■ Exercise goal
Without changing a character, return the entries, but not the images they hold.

Top of The data

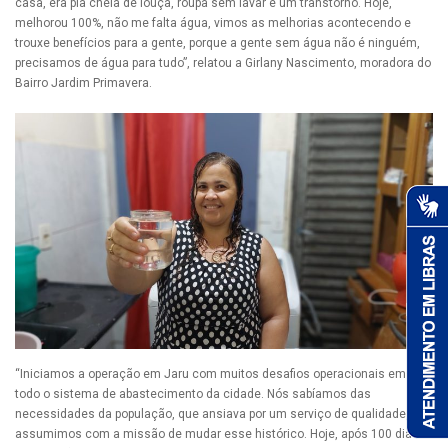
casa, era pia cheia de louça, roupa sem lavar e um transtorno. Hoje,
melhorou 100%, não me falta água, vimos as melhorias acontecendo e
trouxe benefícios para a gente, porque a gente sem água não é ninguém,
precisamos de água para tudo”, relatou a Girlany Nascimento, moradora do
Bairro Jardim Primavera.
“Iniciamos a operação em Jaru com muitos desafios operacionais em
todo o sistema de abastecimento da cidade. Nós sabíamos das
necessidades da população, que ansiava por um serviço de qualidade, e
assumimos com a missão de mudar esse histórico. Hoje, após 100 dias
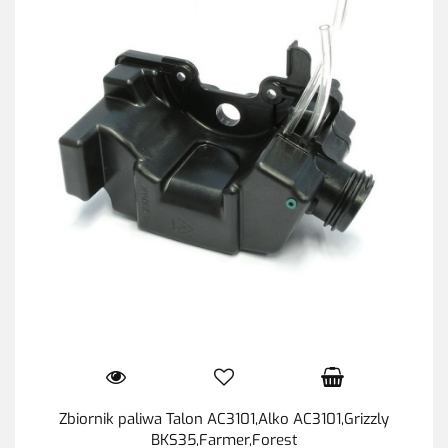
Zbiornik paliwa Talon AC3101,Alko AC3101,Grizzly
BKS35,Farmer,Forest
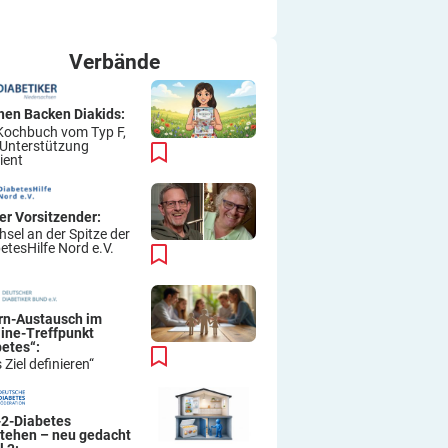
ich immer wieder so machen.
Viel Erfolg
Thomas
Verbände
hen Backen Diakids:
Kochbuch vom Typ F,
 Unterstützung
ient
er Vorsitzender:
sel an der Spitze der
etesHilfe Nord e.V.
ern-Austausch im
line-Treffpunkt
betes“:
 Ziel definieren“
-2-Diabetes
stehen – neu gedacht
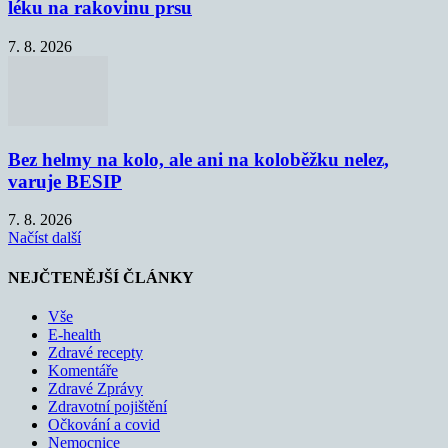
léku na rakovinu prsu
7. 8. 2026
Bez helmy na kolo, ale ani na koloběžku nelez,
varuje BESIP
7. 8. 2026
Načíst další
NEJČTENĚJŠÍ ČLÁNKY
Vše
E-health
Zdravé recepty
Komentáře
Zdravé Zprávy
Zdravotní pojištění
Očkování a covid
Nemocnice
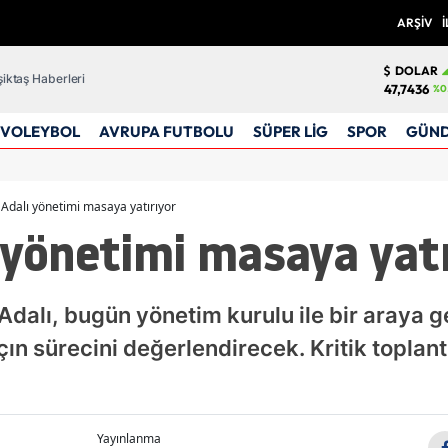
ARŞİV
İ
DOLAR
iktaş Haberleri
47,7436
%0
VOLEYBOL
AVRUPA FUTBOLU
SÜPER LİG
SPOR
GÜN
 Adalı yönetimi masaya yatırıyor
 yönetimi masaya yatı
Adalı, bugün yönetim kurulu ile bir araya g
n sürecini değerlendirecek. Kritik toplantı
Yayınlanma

Bottom of The data

■ Response
casa, era pia cheia de louça, roupa sem lavar e um transtorno. Hoje,
melhorou 100%, não me falta água, vimos as melhorias acontecendo e
trouxe benefícios para a gente, porque a gente sem água não é ninguém,
precisamos de água para tudo”, relatou a Girlany Nascimento, moradora do
Bairro Jardim Primavera.
“Iniciamos a operação em Jaru com muitos desafios operacionais em
todo o sistema de abastecimento da cidade. Nós sabíamos das
necessidades da população, que ansiava por um serviço de qualidade, e
assumimos com a missão de mudar esse histórico. Hoje, após 100 dias
Zbiornik paliwa Talon AC3101,Alko AC3101,Grizzly
BKS35,Farmer,Forest
ich immer wieder so machen.
Viel Erfolg
Thomas
Verbände
hen Backen Diakids:
Kochbuch vom Typ F,
 Unterstützung
ient
er Vorsitzender:
sel an der Spitze der
etesHilfe Nord e.V.
ern-Austausch im
line-Treffpunkt
betes“:
 Ziel definieren“
-2-Diabetes
stehen – neu gedacht
léku na rakovinu prsu
7. 8. 2026
Bez helmy na kolo, ale ani na koloběžku nelez,
varuje BESIP
7. 8. 2026
Načíst další
NEJČTENĚJŠÍ ČLÁNKY
Vše
E-health
Zdravé recepty
Komentáře
Zdravé Zprávy
Zdravotní pojištění
Očkování a covid
Nemocnice
ARŞİV
İ
DOLAR
iktaş Haberleri
47,7436
%0
VOLEYBOL
AVRUPA FUTBOLU
SÜPER LİG
SPOR
GÜN
 Adalı yönetimi masaya yatırıyor
 yönetimi masaya yatı
Adalı, bugün yönetim kurulu ile bir araya g
n sürecini değerlendirecek. Kritik toplantı
Yayınlanma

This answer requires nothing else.